Das ist natürlich für liberale Theologen kein Problem. Das ist sowieso,
sagen sie, alles Mythos. Das hat es ja nie gegeben, das ist ja alles
Phantasie. Dann stellt sich aber die Frage, wieso in späteren Zeiten die
geographischen Angaben in der Bibel so exakt sind, dass sie nachvollzogen
werden können. Die Genauigkeit ist sogar umwerfend. Es gibt ja das Buch Die
Krieger Israels, von zwei Militärspezialisten aus Israel geschrieben. Die
haben alle Kriege der Bibel studiert im Blick auf Strategie. Und die sagen,
das ist unglaublich, diese Präzision. Die Bibelschreiber, die kennen die
ganze Bodenbeschaffenheit im Detail. Und deshalb stimmt die Strategie in
den einzelnen Kriegen genau überein mit der Bodenbeschaffenheit. Das können
nur Leute schreiben, die von der Realität schreiben. Das kann nicht sein,
wie die liberalen Theologen sagen, dass das nur Geschichtenerfinder am
Schreibtisch waren. Die Angaben sind so genau, dass wir auch heute im Krieg
mit dieser Strategie vorgehen würden. Sie sagen also, sie staunen über die
Präzision der geographischen Angaben in der Bibel.
Aber es bleibt dabei: Mit 1. Mose 2 haben wir ein echtes Problem. Nun,
wenn wir aber bedenken, dass die Sintflut, 1. Mose 6-9, eine weltweite Flut
war und Gott gesagt hatte, dass er die Menschen zusammen mit der Erde
zerstören wolle, dann wird es verständlich. Und Petrus schreibt in 2.
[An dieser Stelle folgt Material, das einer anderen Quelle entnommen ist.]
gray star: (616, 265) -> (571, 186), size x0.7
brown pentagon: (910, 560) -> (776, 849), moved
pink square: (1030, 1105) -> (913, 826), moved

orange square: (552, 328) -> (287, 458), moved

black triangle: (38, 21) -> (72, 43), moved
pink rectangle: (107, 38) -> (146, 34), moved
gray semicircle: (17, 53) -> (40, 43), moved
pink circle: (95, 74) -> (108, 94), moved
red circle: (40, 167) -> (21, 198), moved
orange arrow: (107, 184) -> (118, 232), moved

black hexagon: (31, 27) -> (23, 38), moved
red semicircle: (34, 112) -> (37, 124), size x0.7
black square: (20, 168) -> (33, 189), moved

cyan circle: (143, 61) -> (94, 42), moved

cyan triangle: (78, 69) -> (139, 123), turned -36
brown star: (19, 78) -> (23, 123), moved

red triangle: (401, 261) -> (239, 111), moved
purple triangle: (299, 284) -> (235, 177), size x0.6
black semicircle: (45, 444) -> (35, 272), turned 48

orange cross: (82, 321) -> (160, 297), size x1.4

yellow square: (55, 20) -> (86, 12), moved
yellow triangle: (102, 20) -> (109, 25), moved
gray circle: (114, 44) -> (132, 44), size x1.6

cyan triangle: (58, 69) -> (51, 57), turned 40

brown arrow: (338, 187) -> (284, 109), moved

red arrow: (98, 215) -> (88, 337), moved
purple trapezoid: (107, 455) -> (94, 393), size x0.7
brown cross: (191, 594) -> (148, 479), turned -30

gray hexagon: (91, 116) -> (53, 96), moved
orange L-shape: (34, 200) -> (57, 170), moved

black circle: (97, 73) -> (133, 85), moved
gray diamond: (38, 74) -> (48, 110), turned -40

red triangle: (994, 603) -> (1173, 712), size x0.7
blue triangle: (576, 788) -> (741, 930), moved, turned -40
Petrus 3, dass die damalige Welt, und er benutzte das Wort «kosmos», vom
Wasser überschwemmt unterging. Dann wird klar, dass die Sintflut eine
weltweite Flut war, die auch die ganze Geologie der Erde verändert hat.
Diese hatte auch die Bildung der Sedimentschichten zur Folge, wie wir sie
heute kennen. Die ganze Geographie ist also auf der ganzen Erde vollkommen
neu geworden nach der Sintflut. Und deshalb darf das vorher auch gar nicht
übereinstimmen mit dem, was heute da ist. Und so können wir natürlich den
Spieß umdrehen. 1. Mose 2 beschreibt die tatsächliche Geographie vor der
Sintflut. Die Menschen nach der Sintflut hatten aber noch Kenntnis von den
Namen der Orte. Und deshalb haben sie im Zweistromland, da wo später die
Stadt Babel unter Nimrod gegründet wurde, diese alten Namen wieder
hervorgeholt, vom Euphrat und Tigris. Aber das sind quasi nur kleine
Erinnerungen an die Welt, die unterging.
Nun zu den Namen. Pischon, Fußnote 15, heißt «der sich Ausbreitende»,
«der Überfließende». Dann der zweite Fluß Gichon, Fußnote 19, heißt «der
Durchbrechende, der Hervorbrechende». Das beschreibt also ein bisschen die
Natur dieser Flüsse. Dann Chiddeqel bedeutet «der Scharfe, der Schnelle».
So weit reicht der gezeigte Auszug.